• [WHAT TO DO] Show only those lines of the entries where the string "GitHub" is found.

• [INFORMATION SUPPLIED]
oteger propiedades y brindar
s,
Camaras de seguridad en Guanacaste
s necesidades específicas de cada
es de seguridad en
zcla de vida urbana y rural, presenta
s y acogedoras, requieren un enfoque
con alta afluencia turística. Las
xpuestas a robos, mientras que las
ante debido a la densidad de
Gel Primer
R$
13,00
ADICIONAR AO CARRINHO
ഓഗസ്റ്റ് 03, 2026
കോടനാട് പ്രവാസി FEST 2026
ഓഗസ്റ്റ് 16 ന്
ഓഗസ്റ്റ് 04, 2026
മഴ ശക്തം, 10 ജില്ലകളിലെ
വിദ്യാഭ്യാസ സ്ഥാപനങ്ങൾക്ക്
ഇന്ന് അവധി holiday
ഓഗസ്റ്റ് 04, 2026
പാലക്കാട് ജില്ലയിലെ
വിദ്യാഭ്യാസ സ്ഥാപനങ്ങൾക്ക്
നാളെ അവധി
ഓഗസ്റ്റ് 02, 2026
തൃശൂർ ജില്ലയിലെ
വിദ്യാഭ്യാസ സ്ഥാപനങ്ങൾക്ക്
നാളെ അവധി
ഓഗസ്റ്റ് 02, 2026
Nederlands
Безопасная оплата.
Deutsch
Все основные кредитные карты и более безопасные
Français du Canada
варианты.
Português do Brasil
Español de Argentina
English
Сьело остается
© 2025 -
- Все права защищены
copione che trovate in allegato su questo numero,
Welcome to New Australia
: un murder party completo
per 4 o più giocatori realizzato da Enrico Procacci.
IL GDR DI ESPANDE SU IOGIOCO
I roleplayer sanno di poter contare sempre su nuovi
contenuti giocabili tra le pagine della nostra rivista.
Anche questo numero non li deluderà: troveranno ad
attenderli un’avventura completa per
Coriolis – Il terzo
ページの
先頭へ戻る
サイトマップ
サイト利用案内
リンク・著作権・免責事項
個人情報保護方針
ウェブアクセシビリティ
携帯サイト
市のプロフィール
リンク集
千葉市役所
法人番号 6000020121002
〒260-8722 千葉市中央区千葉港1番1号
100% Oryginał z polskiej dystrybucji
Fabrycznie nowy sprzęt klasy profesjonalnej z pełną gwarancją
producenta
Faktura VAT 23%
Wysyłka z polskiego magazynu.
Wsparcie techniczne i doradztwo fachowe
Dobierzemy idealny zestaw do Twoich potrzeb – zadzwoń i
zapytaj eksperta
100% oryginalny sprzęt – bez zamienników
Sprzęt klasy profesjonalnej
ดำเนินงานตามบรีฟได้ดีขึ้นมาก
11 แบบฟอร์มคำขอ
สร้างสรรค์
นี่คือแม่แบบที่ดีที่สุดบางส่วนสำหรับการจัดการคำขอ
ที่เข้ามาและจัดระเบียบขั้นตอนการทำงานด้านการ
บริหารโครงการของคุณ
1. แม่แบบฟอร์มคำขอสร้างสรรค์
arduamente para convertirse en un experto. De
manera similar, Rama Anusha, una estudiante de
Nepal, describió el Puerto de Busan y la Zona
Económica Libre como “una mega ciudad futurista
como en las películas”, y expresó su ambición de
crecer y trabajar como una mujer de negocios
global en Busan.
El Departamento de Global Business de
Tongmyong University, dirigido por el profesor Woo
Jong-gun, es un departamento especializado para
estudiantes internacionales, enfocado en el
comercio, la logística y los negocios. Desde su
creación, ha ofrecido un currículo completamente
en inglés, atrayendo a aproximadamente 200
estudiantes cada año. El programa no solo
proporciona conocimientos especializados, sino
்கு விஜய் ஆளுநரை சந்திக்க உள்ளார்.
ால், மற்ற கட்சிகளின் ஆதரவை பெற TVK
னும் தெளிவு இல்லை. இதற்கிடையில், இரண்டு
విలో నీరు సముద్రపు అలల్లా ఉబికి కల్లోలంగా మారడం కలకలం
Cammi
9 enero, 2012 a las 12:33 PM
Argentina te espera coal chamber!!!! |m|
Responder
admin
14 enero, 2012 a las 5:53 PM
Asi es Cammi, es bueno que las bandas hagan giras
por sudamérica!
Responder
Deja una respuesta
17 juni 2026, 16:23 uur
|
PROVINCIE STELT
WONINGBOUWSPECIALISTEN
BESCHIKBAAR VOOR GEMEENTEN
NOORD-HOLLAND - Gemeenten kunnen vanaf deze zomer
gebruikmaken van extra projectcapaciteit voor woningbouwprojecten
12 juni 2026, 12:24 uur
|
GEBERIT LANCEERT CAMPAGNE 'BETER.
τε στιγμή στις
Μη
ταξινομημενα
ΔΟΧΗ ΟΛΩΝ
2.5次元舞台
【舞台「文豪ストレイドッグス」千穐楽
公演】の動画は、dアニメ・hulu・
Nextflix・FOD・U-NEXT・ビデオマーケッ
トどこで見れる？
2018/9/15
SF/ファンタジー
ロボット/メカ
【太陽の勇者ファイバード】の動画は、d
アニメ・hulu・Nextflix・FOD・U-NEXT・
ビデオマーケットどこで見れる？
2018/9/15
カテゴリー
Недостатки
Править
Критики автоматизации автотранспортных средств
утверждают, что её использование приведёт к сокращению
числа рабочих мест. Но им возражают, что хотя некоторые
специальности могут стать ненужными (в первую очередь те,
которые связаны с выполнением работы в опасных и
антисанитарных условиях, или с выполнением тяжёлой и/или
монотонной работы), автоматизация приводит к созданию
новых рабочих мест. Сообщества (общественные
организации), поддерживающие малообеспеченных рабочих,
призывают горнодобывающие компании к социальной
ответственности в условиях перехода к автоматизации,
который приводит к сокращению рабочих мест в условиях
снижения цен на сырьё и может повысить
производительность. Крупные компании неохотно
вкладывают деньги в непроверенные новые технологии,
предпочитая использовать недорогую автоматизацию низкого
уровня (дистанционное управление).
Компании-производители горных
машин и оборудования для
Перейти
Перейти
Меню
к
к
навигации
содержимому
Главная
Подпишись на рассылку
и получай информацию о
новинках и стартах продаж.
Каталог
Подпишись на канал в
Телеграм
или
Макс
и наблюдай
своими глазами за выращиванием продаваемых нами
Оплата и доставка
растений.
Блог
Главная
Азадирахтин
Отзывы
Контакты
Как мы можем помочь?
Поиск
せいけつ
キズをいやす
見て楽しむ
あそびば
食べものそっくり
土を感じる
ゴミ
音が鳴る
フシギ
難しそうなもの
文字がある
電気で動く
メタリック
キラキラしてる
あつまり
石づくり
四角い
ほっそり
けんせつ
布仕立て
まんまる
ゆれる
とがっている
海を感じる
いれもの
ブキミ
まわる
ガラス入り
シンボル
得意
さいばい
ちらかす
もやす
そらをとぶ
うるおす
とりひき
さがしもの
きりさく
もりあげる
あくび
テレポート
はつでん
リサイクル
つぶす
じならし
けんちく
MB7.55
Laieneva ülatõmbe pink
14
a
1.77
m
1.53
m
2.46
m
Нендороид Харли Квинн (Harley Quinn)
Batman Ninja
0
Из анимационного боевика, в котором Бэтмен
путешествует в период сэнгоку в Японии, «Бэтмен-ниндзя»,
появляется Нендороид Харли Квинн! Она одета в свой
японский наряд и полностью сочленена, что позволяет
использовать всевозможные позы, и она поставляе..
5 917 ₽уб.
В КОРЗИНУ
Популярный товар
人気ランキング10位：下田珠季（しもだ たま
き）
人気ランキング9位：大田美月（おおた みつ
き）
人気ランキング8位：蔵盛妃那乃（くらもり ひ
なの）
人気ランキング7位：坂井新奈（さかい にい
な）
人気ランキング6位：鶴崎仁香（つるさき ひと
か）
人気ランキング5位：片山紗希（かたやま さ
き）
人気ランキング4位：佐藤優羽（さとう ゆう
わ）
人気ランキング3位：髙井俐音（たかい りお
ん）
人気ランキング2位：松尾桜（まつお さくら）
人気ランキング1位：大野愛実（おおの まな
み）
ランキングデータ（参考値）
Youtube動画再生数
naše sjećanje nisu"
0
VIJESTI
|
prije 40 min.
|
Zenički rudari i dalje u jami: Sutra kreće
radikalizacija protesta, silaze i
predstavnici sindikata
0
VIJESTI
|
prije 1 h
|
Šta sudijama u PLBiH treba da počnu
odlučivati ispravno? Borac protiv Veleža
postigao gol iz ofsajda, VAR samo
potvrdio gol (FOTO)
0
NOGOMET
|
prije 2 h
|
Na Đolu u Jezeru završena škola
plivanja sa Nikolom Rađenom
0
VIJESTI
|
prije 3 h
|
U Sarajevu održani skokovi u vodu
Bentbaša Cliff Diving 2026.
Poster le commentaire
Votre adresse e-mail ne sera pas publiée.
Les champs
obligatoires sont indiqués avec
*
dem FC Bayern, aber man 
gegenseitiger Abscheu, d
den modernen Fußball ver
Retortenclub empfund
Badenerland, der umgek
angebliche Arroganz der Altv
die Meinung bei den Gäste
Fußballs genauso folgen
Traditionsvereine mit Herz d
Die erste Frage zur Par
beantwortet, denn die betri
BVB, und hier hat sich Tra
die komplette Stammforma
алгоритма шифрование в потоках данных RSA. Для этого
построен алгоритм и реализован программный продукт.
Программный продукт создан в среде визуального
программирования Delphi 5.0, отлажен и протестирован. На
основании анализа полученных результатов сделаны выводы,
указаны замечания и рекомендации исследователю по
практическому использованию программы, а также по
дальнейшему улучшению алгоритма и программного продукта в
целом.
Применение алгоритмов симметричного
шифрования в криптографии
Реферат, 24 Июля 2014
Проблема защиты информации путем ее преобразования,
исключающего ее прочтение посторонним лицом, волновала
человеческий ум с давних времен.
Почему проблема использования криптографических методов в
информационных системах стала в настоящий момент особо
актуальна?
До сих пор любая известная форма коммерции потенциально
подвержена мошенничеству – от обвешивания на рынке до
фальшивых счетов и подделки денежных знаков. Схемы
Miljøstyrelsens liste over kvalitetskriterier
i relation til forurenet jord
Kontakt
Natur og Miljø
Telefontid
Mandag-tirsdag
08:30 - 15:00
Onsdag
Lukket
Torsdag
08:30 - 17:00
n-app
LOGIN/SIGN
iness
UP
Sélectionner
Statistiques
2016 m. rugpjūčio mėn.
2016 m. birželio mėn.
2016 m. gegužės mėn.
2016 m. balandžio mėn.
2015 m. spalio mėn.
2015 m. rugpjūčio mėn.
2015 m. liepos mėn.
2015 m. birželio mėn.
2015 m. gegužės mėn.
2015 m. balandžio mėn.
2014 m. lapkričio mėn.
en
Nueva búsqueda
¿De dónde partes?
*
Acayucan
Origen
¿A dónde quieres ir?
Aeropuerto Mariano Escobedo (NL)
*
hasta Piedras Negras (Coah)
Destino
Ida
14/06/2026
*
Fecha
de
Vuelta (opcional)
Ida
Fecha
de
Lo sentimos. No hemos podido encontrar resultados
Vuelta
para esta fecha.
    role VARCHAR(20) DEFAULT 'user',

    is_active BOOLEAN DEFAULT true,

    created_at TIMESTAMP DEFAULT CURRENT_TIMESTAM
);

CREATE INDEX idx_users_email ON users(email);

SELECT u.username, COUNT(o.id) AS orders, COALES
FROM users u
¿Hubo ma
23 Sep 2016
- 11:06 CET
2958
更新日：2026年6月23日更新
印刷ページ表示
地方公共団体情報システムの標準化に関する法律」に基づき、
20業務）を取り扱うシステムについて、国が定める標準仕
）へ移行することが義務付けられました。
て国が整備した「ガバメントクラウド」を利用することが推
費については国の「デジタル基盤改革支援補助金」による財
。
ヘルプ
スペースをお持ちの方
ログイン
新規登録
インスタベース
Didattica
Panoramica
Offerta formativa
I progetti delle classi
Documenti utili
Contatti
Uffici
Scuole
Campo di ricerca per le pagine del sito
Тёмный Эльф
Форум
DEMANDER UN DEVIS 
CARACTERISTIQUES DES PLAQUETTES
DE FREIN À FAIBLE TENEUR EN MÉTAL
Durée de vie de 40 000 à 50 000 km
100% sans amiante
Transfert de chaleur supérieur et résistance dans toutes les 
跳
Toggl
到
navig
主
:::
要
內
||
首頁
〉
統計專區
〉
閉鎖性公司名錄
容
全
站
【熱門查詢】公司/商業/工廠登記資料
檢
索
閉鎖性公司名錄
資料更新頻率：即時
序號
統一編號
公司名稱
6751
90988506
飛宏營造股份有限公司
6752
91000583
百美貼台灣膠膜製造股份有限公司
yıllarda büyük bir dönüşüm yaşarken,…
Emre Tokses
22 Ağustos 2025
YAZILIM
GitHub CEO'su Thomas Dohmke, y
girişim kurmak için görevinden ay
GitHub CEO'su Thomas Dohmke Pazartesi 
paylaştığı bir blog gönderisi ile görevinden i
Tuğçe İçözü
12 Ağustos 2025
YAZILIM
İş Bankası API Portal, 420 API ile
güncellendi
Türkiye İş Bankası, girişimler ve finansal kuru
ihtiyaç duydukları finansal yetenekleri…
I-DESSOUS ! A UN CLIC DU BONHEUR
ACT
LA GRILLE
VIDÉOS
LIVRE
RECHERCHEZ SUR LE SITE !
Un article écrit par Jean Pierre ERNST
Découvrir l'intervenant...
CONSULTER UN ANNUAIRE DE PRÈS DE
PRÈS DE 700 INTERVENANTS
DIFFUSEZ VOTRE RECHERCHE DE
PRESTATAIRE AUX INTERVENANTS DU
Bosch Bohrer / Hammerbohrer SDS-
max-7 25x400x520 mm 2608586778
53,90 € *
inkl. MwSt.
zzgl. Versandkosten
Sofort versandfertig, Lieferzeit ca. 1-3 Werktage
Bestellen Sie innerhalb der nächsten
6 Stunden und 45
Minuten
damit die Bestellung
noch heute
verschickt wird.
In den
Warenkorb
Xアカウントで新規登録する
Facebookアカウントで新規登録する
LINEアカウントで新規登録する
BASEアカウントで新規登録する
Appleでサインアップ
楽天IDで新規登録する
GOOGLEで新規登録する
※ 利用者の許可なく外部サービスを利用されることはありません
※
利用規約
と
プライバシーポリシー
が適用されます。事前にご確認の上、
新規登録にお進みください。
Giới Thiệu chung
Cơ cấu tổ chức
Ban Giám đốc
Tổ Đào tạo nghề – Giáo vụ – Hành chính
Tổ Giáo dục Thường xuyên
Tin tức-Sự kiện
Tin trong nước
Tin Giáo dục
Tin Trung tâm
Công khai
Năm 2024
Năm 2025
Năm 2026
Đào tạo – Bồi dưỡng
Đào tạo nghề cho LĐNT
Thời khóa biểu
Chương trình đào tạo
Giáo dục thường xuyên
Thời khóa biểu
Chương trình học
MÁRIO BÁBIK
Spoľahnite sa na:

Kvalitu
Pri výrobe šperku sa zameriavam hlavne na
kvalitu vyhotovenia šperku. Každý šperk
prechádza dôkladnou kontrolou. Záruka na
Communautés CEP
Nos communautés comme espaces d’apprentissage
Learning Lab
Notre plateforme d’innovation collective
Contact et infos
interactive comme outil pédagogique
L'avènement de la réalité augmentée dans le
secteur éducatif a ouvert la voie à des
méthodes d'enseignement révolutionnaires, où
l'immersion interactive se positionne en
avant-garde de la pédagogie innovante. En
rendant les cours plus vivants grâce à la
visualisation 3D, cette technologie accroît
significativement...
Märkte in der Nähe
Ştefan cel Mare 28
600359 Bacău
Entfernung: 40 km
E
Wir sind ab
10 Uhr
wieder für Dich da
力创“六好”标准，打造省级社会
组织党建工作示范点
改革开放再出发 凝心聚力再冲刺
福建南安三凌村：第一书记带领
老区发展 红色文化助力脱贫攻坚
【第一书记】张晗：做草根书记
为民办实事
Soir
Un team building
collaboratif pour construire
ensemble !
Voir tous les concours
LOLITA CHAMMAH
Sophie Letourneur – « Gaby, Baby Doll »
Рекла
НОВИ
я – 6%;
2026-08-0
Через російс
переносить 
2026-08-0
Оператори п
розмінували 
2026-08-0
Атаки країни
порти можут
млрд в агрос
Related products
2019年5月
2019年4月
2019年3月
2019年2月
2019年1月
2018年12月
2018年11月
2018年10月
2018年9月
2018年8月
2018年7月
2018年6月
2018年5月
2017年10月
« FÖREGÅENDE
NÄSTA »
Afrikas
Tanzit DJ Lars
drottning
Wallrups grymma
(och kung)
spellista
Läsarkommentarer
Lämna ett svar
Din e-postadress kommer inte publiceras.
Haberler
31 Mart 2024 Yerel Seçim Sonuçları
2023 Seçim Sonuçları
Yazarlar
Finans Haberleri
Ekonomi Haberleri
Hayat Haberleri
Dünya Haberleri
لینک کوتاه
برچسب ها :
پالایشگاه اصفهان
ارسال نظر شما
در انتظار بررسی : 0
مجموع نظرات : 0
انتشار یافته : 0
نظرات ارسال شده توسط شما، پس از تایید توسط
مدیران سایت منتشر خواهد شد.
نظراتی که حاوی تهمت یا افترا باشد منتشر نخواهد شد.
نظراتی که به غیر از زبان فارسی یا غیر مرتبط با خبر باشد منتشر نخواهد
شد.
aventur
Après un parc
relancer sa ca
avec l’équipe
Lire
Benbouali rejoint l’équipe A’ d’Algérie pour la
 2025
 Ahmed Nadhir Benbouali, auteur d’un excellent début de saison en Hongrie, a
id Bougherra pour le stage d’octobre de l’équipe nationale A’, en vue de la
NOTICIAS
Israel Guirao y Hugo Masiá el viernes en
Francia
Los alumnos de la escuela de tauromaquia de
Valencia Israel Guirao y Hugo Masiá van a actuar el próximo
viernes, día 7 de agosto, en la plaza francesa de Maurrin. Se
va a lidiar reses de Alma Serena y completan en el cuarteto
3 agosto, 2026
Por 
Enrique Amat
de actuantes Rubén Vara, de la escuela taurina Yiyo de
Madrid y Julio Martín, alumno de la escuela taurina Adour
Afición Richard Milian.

• [RESPONSE TO THIS TASK]
GitHub CEO'su Thomas Dohmke, y
GitHub CEO'su Thomas Dohmke Pazartesi 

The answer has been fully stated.